You then take Overpowered-Bot Mk1 and program a few scripts for it (15+1) you quickly manage to get it to follow a basic routine and even set up an obstacle course for it to overcome. Of course, you'd need to give it some form of sensors to be able to properly make it into a automatic kill-bot.

You then decide that McCreepfest is kind of creeping you out. So like any sane and rational individual you decide to do horrible things to its body while it's still awake. (7+1) You manage to remove all the major senses and things but 'unfortunately' you do so in a manner that causes McCreepfest constant pain. You find this quite funny so shop its legs and arms of to. Now it's just a zombie torso with a eyeless, earless head.

At any rate you decide to set up a laptop to make the same sounds as the zombie thinks. That way you'll be able to use it as a radio of creepiness. (19+2) You manage to quickly and easily do sound so you add sight and even create a basic zombie-mind monitoring program on the computer. It's pretty awesome. Basically you've managed to download a zombies mind onto a laptop. Along with the servant implants upgraded communication features. And no lag. At any rate you off McCreepfests pain receptors in its brain since, well. You don't want it going insane on you and somehow turning your bots against you, now, do you?

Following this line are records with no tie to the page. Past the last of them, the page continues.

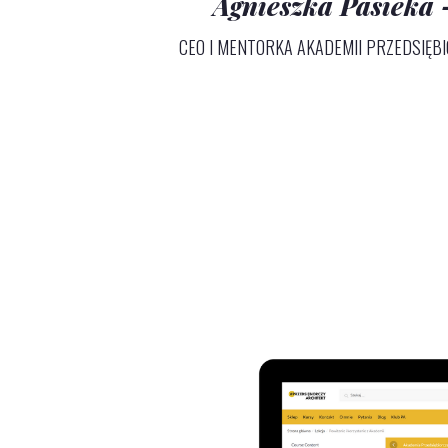
Agnieszka Pasieka
CEO I MENTORKA AKADEMII PRZEDSIĘB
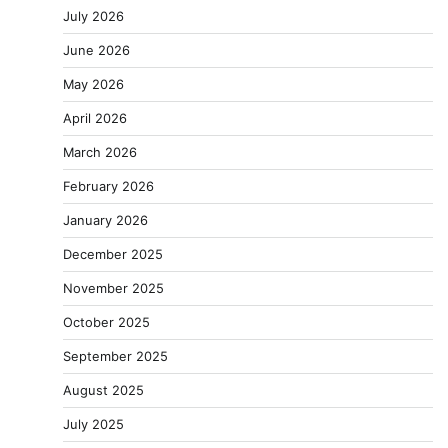
July 2026
June 2026
May 2026
April 2026
March 2026
February 2026
January 2026
December 2025
November 2025
October 2025
September 2025
August 2025
July 2025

At any rate you fiddle around with some small basic television screens in its eyes McCreepfests zombie mind can still be monitored even if you use the laptop for something else. (You built a basic computer to hold the Zombie-Brain-Watch Mk1 program). (7+1) However you don't get far and end up just using the screen you built on the second basic computer.

You then set about actually programming a body for McCreepfest to virtually inhabit with electrodes hooked up to its spine so that it can control the virtual body with minimal problems. (15+1) You quickly manage to make a 'Virtual Zombie' program. It's pretty cool but isn't as advanced as your mind monitoring system. You guess it could be used quite well to test out new zombie designs. Of course you secretly hope it suddenly breaks down every time you actually try to test a new design. Cutting up minions is so much funner.

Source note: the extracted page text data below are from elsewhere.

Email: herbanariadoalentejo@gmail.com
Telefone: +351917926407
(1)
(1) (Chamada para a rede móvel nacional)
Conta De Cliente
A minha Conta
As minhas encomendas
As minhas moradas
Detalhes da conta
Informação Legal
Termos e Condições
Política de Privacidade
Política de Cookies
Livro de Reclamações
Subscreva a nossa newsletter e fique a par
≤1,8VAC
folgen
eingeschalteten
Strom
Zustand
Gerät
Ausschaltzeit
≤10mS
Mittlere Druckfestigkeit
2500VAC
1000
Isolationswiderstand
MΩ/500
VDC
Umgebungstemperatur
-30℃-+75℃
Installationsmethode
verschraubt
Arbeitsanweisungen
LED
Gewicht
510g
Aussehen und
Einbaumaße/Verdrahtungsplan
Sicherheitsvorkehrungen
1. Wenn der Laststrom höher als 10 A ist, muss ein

You also decide to give McCreepfest the ability to look at what the computer is doing as you fiddle about with it. (2+1) Or at least try to, you nearly drive it insane after trying to get it to see everything the computers doing at once. You swear under your breath as you disable the prototype program. You were hoping to use it as a kind of sentient anti-virus scanner. That and to tell when the Librarian was looking up rude pictures of naked Anteaters on the internet (when you got it). You're not sure what you'd do about it but you'd feel better knowing. Of course she could also be looking up ways to betray you... But you suspect she wouldn't do that for fear of losing her main hobby: laughing at your inventions and generally being a killjoy.

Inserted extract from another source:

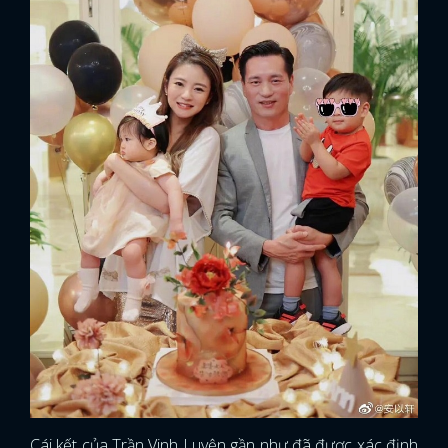
Cái kết của Trần Vinh Luyện gần như đã được xác định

You then try to build a case for the device. (7+1) It doesn't work that well and you end up spending 142MP building a casing big enough to hold all the various parts and devices.

You also set up a basic automatic care/matinance device for your new zombie-computer-thing. (16+1) It works out quite well. And you tell your zombies to keep their comrade alive with food E.T.C.

You then scrawl 'Zombieputer' on the side of the casing. The Librarian laughs at the amount of effort going into building what is, according to her a 'fancy computer'. The thugs stare blankly at it until you casually mention that it contains the still-living body of one of your zombies. They look pretty scared then.

You then decide to try again with the foam beds (3+1) still, no such luck. At any rate you decide to try and make water beds with the foam instead (15+1) and get some Quite Good Water Beds! You make one for yourself and one for the Librarian after she promises not to puncture the bed with her spines. When you mentioned spines she went into one of her 'Anteaters Don't Even Have That!' rants where she points out a series of obvious lies like her 'obvious' humanity. You tell her to stop being such an Armadillo. She quietened down and promised to take her spines off when on the bed in the end however.

You then get one of the thugs to test the zombies abilities to stand still for long hours at a time while faced with annoying tourists. After four minutes of silly faces the zombie punches the thug in the face. So being the logical man you are you tell him to go away and get the other thug to do the same. He lasts nine minutes before getting face punched.

You then decide to order two zombies to go out collecting MP and another two to collect CP. They gather 8CP and 66MP in an hour or so.

During that time you also send out Lieutenant Overpowered and six Servant Zombies to go out and collect bodies. (1+3) Unfortunately apparently they managed to run into a military ambush. Only Overpowered managed to get away from the soldiers. Given their numbers, weapons, locations, refusal to leave the vicinity of the ambush site and possession of tanks you suspect that you're not the target. Whatever the soldiers was after must have been a lot stronger than you to have warranted the amount of attention that it had. Still, Overpowered survived and the soldiers didn't chase him to anywhere near your base so you guess it could have been a lot worse.

You then go and order the Librarian to find out if there are any rumours about you, (9) apparently you're mentioned now and again but there tend to talk about more common topics. Like UFO sightings. Some drunken farmer claimed to have been abducted by them and apparently jokes about the mans alien adventures were now more common than your misdeeds. You spend several hours shouting at things annoyed at this fact.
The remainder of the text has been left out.